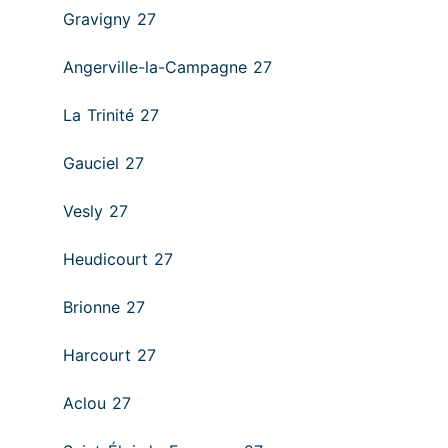
Gravigny 27
Angerville-la-Campagne 27
La Trinité 27
Gauciel 27
Vesly 27
Heudicourt 27
Brionne 27
Harcourt 27
Aclou 27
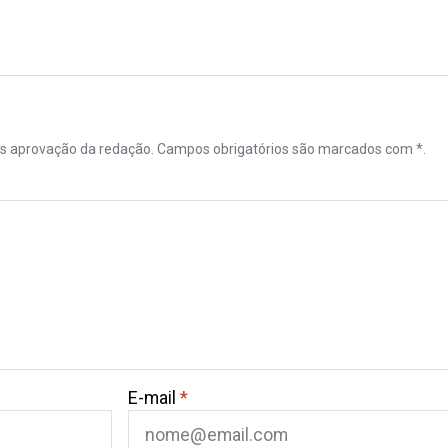
ós aprovação da redação. Campos obrigatórios são marcados com *.
E-mail
*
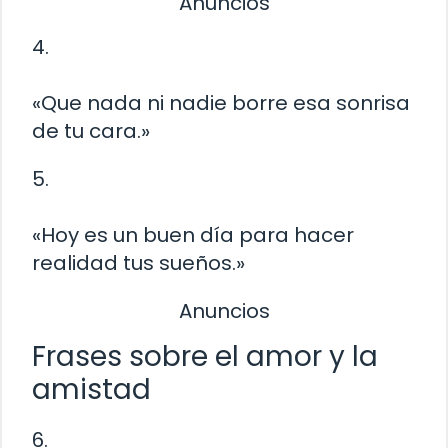
Anuncios
4.
«Que nada ni nadie borre esa sonrisa
de tu cara.»
5.
«Hoy es un buen día para hacer
realidad tus sueños.»
Anuncios
Frases sobre el amor y la
amistad
6.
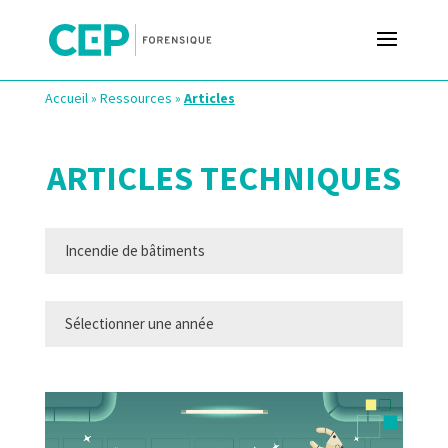
Accueil
»
Ressources
»
Articles
ARTICLES TECHNIQUES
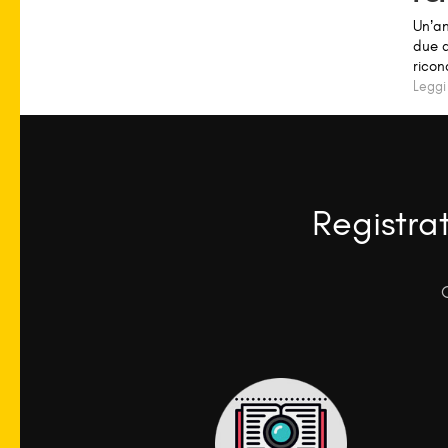
Un’an
due d
ricond
Leggi
Registra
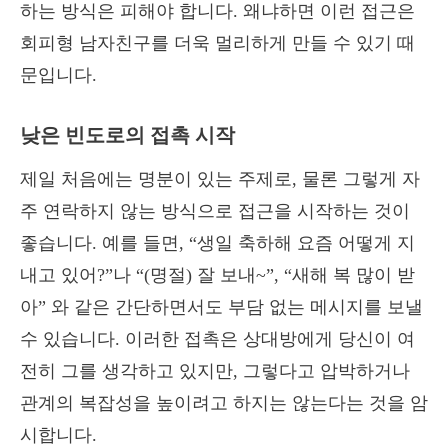
하는 방식은 피해야 합니다. 왜냐하면 이런 접근은
회피형 남자친구를 더욱 멀리하게 만들 수 있기 때
문입니다.
낮은 빈도로의 접촉 시작
제일 처음에는 명분이 있는 주제로, 물론 그렇게 자
주 연락하지 않는 방식으로 접근을 시작하는 것이
좋습니다. 예를 들면, “생일 축하해 요즘 어떻게 지
내고 있어?”나 “(명절) 잘 보내~”, “새해 복 많이 받
아” 와 같은 간단하면서도 부담 없는 메시지를 보낼
수 있습니다. 이러한 접촉은 상대방에게 당신이 여
전히 그를 생각하고 있지만, 그렇다고 압박하거나
관계의 복잡성을 높이려고 하지는 않는다는 것을 암
시합니다.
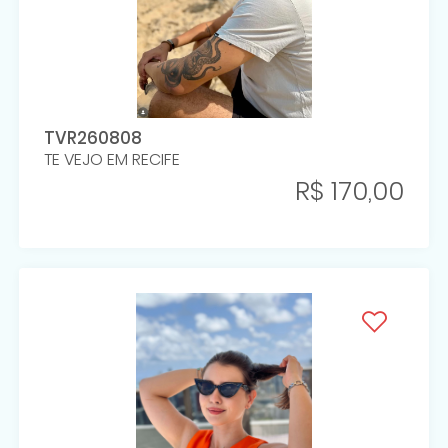
TVR260808
TE VEJO EM RECIFE
R$ 170,00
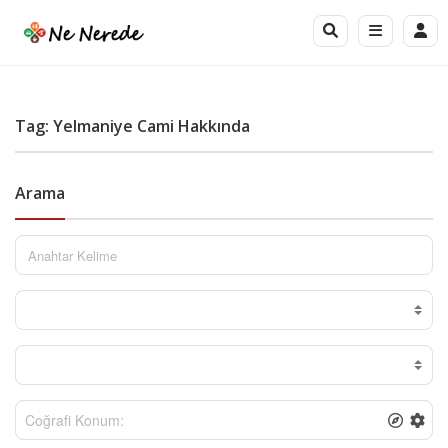
Tag: Yelmaniye Cami Hakkında
Arama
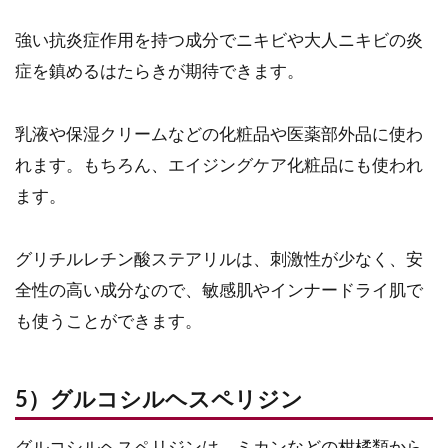
強い抗炎症作用を持つ成分でニキビや大人ニキビの炎
症を鎮めるはたらきが期待できます。
乳液や保湿クリームなどの化粧品や医薬部外品に使わ
れます。もちろん、エイジングケア化粧品にも使われ
ます。
グリチルレチン酸ステアリルは、刺激性が少なく、安
全性の高い成分なので、敏感肌やインナードライ肌で
も使うことができます。
5）グルコシルヘスペリジン
グルコシルヘスペリジンは、ミカンなどの柑橘類から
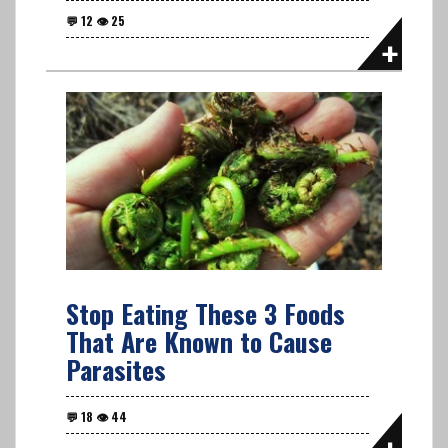
Stop Eating These 3 Foods
That Are Known to Cause
Parasites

(What is expected)
Set down the line containing "회피형 남자친구를 더욱 멀리하게 만들 수 있기 때", then every later line through the end of the material, exactly as written; omit any picture.

(Response to the task)
회피형 남자친구를 더욱 멀리하게 만들 수 있기 때
문입니다.
낮은 빈도로의 접촉 시작
제일 처음에는 명분이 있는 주제로, 물론 그렇게 자
주 연락하지 않는 방식으로 접근을 시작하는 것이
좋습니다. 예를 들면, “생일 축하해 요즘 어떻게 지
내고 있어?”나 “(명절) 잘 보내~”, “새해 복 많이 받
아” 와 같은 간단하면서도 부담 없는 메시지를 보낼
수 있습니다. 이러한 접촉은 상대방에게 당신이 여
전히 그를 생각하고 있지만, 그렇다고 압박하거나
관계의 복잡성을 높이려고 하지는 않는다는 것을 암
시합니다.
TVR260808
TE VEJO EM RECIFE
R$ 170,00
Tag: Yelmaniye Cami Hakkında
Arama
強い抗炎症作用を持つ成分でニキビや大人ニキビの炎
症を鎮めるはたらきが期待できます。
乳液や保湿クリームなどの化粧品や医薬部外品に使わ
れます。もちろん、エイジングケア化粧品にも使われ
ます。
グリチルレチン酸ステアリルは、刺激性が少なく、安
全性の高い成分なので、敏感肌やインナードライ肌で
も使うことができます。
5）グルコシルヘスペリジン
グルコシルヘスペリジンは、ミカンなどの柑橘類から
Stop Eating These 3 Foods
That Are Known to Cause
Parasites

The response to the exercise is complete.